▸ **Task statement**: Those lines of the data that hold the word "января" are to be copied out.

▸ **The input**:
============================================================

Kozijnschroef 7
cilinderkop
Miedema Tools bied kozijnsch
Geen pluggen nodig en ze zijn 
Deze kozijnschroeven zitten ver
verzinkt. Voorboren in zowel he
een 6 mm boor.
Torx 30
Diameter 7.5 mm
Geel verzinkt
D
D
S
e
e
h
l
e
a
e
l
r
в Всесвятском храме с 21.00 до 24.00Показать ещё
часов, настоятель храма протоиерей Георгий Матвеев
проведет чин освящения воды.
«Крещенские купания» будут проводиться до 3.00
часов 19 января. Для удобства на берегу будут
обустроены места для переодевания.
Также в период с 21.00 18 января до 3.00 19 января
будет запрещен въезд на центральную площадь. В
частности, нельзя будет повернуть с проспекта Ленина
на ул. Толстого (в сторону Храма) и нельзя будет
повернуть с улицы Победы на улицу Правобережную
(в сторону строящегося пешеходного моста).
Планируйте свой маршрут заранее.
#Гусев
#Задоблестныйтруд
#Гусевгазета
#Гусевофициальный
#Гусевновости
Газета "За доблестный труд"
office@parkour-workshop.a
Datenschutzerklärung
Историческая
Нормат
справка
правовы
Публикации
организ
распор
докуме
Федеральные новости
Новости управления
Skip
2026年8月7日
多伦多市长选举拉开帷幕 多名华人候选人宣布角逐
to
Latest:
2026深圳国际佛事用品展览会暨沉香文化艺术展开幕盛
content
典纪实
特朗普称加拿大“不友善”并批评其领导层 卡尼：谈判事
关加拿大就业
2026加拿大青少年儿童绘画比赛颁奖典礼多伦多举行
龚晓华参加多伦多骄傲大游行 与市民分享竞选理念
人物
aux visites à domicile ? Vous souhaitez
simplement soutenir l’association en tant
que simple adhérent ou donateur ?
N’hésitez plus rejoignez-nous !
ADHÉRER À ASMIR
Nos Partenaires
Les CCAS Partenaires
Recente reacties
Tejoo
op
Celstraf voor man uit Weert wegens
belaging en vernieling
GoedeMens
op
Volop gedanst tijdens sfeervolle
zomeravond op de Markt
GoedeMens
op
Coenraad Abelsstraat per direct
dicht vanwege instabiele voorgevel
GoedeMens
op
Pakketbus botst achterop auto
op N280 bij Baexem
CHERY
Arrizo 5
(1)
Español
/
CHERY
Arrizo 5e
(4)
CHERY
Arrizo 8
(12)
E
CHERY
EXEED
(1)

============================================================

▸ **Result below**:
часов 19 января. Для удобства на берегу будут
Также в период с 21.00 18 января до 3.00 19 января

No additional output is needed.